Pengalaman Yang Tak Kalah Seru
Pengalaman hidup merintis (lagi) usaha di kampung halaman ternyata tak kalah seru dibandingkan pengalaman tinggal di negeri seberang sana.
Perjalanan penuh kucuran keringat, luapan jiwa, indahnya grafik sinusoidal yang kadang ke atas dan sering ke bawah menghunjam bumi melemparkan sang awak untuk kemudian memantul kembali.
Pengalaman sarat pelajaran hidup , kadang diiringi jerit tangis dikesendirian sambil mengadu kepada Rabb pengatur alam semesta, yang membuat waktu berjalan begitu cepat, yang sempat membuat aku bertanya kepada diri apakah langkah yang aku pilih ini tepat, yang membuat aku lebih bijaksana kepada teman-teman yang ingin mengambil langkah yang sama denganku dengan menasehatinya selalu shalat istikharah dan pikir dalam-dalam, setelah sebelumnya aku menjadi motivator (atau tepatnya provokator) agar teman-teman segera mengikuti jejak langkah kami yang telah dahulu memulai.
Dan banyak lagi asam-garam yang telah aku cicip sebagai konsekuensi rute perjalanan hidup yang aku ambil.

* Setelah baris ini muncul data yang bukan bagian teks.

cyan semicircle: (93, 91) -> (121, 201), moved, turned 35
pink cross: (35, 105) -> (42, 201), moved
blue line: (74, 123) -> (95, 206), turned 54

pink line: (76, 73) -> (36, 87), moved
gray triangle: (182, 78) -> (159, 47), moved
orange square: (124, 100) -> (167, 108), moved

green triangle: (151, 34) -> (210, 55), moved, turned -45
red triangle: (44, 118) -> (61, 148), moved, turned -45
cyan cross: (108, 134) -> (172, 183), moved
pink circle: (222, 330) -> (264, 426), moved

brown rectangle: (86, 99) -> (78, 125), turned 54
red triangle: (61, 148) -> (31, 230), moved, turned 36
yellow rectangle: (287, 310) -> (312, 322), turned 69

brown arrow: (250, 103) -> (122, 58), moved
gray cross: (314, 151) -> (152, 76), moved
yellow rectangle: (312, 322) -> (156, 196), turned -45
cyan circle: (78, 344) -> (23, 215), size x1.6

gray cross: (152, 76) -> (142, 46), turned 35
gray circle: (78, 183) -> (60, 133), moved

Mungkin inilah yang membuat dua tahun ini aku tidak menghampiri blog ini untuk menuliskan sebuah kisah pembelajaran di universitas kehidupan. Akhirnya pada hari ini, aku menyapa teman dekatku ini. Aku "say hello" kepadanya, berinteraksi dengannya dengan ditemani oleh segelas kopi hitam sumatra yang diberi gula sedikit sebagai hiasan pemanis.
Di blog ini, aku telah menceritakan pengalamanku sebagai profesional IT di sebuah negara di Timur Tengah, yang kata orang-orang salah satu dari negeri terkaya.

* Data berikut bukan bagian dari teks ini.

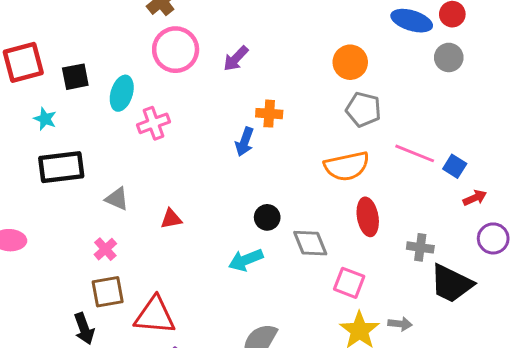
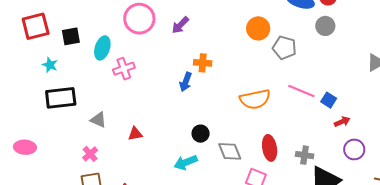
gray pentagon: (363, 109) -> (284, 48), moved
red ellipse: (368, 217) -> (270, 148), moved

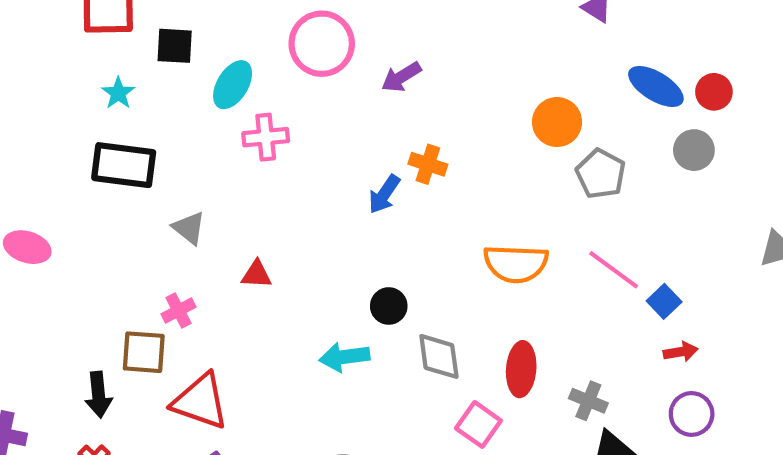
pink cross: (90, 154) -> (178, 311), moved

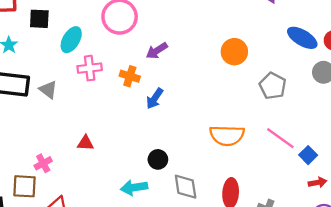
purple arrow: (401, 77) -> (157, 51), moved
orange circle: (557, 122) -> (234, 52), moved
orange cross: (428, 164) -> (130, 76), moved
gray triangle: (189, 228) -> (48, 90), moved

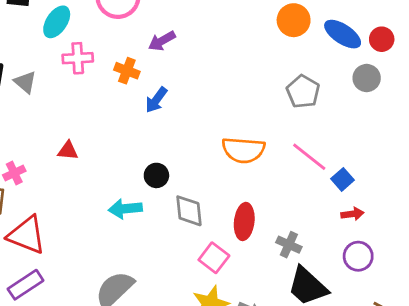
orange circle: (234, 52) -> (294, 20), moved

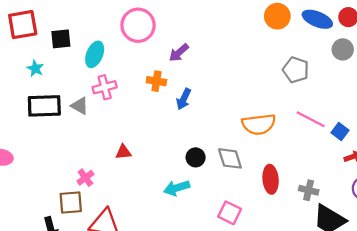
pink cross: (78, 58) -> (105, 87), moved
gray diamond: (189, 211) -> (230, 158), moved
pink square: (214, 258) -> (230, 213), moved

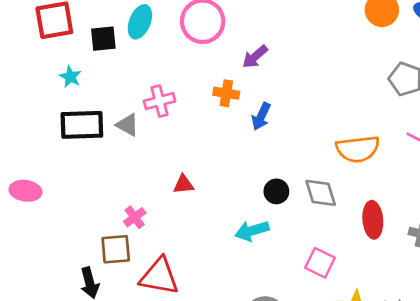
cyan ellipse: (95, 54) -> (140, 22), moved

Cerita dimulai dari resign-nya aku dari perusahan yang acapkali masuk perusahaan fortune 500, entah itu sebagai perusahaan terbaik maupun perusahaan sebagai tempat idaman para pencari kerja terbaik.
Sambil menulis ini, bibir saya tak sengaja menyungging senyum dan pikiran melesat menuju kejadian lampau sewaktu teman-teman saya menyebut saya "gila" (pakai tanda kutip) karena saya ingin keluar disaat ribuan orang ingin masuk ke sana.
Singkat cerita, berlayarlah saya ke pulau seberang, sampailah saya ke negeri impian. Dimulailah pengalaman suka-duka di negeri orang.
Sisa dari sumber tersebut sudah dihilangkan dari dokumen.